■ GIVEN INFORMATION ■
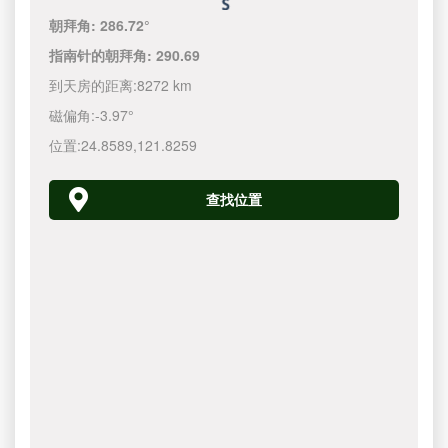
朝拜角:
286.72°
指南针的朝拜角:
290.69
到天房的距离:
8272 km
磁偏角:
-3.97°
位置:
24.8589
,
121.8260
查找位置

■ EXERCISE DIRECTIONS ■
The answer is the whole listing above, written out verbatim, without its pictures.

■ WORKED SOLUTION ■
朝拜角:
286.72°
指南针的朝拜角:
290.69
到天房的距离:
8272 km
磁偏角:
-3.97°
位置:
24.8589
,
121.8260
查找位置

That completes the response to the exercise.